Welling eyes involuntarily yield droplets of semi-frozen liquid, cascading down bare cheeks, descending rapidly in a semicircle before dropping into the wind. The flowing wetness brings forth lost emotion as tears of hardship, tears of trial and tribulation, tears of triumph over despair.
Those forced tears of winter cycling draw attention to one’s corporeality. Sudden awareness of a heart pumping in a broadened chest, legs churning in infinite circles, fingers gripping hardened steel. All reminders of mortality.
Winter riding compels one to challenge the elements. It requires quickness, agility, fortitude. And the bicycle trudges along. Snow crunching under slipping wheels, rubber squeaking, squealing on icy puddles. The brisk wind whips unbridled hair while penetrating chills slice through thick layers of clothing.

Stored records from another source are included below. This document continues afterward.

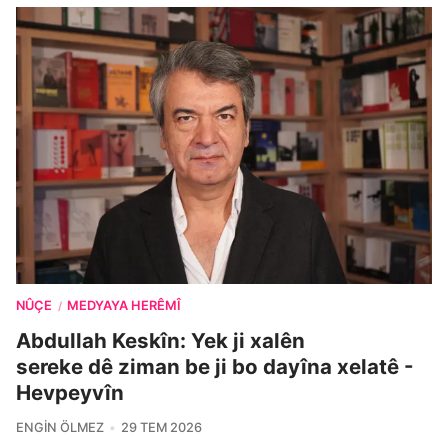
NÛÇE
MEDYAYA HERÊMÎ
/
Abdullah Keskîn: Yek ji xalên
sereke dê ziman be ji bo dayîna xelatê -
Hevpeyvîn
ENGIN ÖLMEZ
29 TEM 2026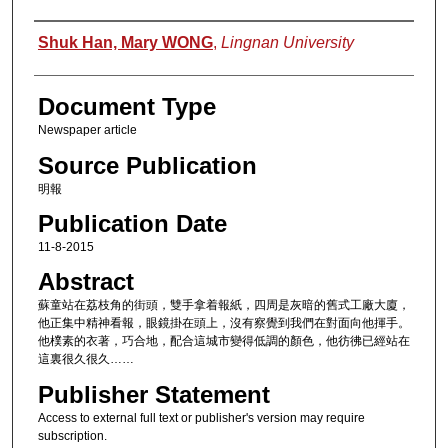
Authors
Shuk Han, Mary WONG
,
Lingnan University
Document Type
Newspaper article
Source Publication
明報
Publication Date
11-8-2015
Abstract
蘇童站在荔枝角的街頭，雙手拿着報紙，四周是灰暗的舊式工廠大廈，
他正集中精神看報，眼鏡掛在頭上，沒有察覺到我們在對面向他揮手。
他樸素的衣著，巧合地，配合這城市變得低調的顏色，他彷彿已經站在
這裏很久很久……
Publisher Statement
Access to external full text or publisher's version may require
subscription.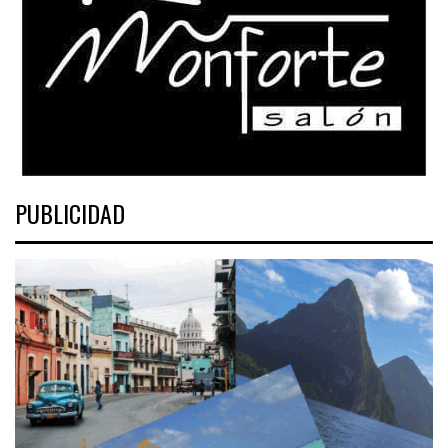
PUBLICIDAD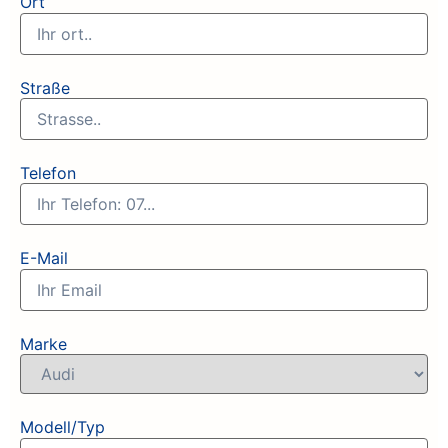
Ort
Straße
Telefon
E-Mail
Marke
Modell/Typ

Hands charge out front, bravely facing frigid wind, growing more rigid by the minute. Shaking out hands, wiggling fingers, searching for one drop of blood to carry warmth to throbbing fingertips. Muscles protest the force of motion. Joints ache and grind while puffs of smoke escape a mouth warm with saliva as arctic air insults a throat increasingly dried with each labored breath.

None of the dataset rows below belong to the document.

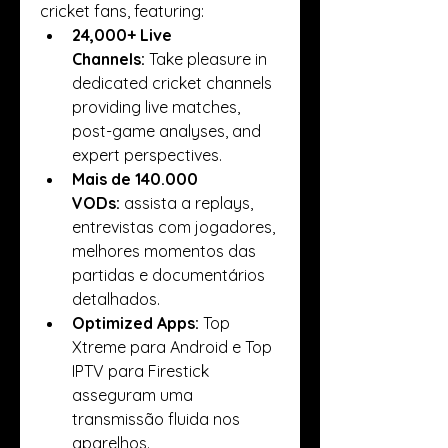
cricket fans, featuring:
24,000+ Live 
Channels:
 Take pleasure in 
dedicated cricket channels 
providing live matches, 
post-game analyses, and 
expert perspectives.
Mais de 140.000  
VODs:
 assista a replays, 
entrevistas com jogadores, 
melhores momentos das 
partidas e documentários 
detalhados.
Optimized Apps:
 Top 
Xtreme para Android e Top 
IPTV para Firestick 
asseguram uma 
transmissão fluida nos 
aparelhos.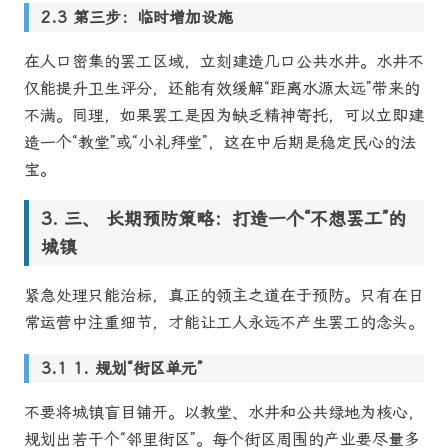
第三步：临时增加设施
在人口密集的罢工区域，立刻建造几口公共水井。水井不
仅能提升卫生评分，还能有效缓解“距离水源太远”带来的
不满。同理，如果罢工是因为缺乏精神寄托，可以立即建
造一个“教堂”或“小礼拜堂”，这在中后期是稳定民心的法
宝。
三、 长期预防策略：打造一个“不想罢工”的
城镇
紧急处理只能治标，真正的领主之道在于预防。只有在日
常运营中注重细节，才能让工人永远不产生罢工的念头。
1. 规划“街区单元”
不要将城镇盲目铺开。以教堂、水井和公共绿地为核心，
规划出若干个“邻里街区”。每个街区周围的产业要尽量多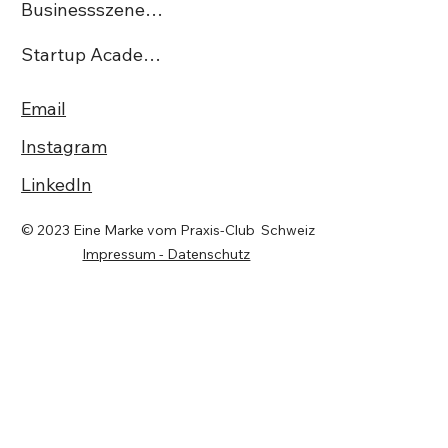
Businessszene.ch
Startup Academy CH
Email
Instagram
LinkedIn
© 2023 Eine Marke vom Praxis-Club Schweiz
Impressum - Datenschutz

Nose hairs, whiskers and eyelashes cultivate crusted icy particles. Toes lose sensation as feet grow numb with pedaling: too much like pushing lead weights against unrelenting stone. Propelling a heavy rolling steed through a glacial ambiance knowing that warmth waits ahead with just a few more strokes, and a few more dreaded inflexible bumps sending shocks through taut limbs. Such trials renew the tears of winter cycling. And the cycle of weeping begins again.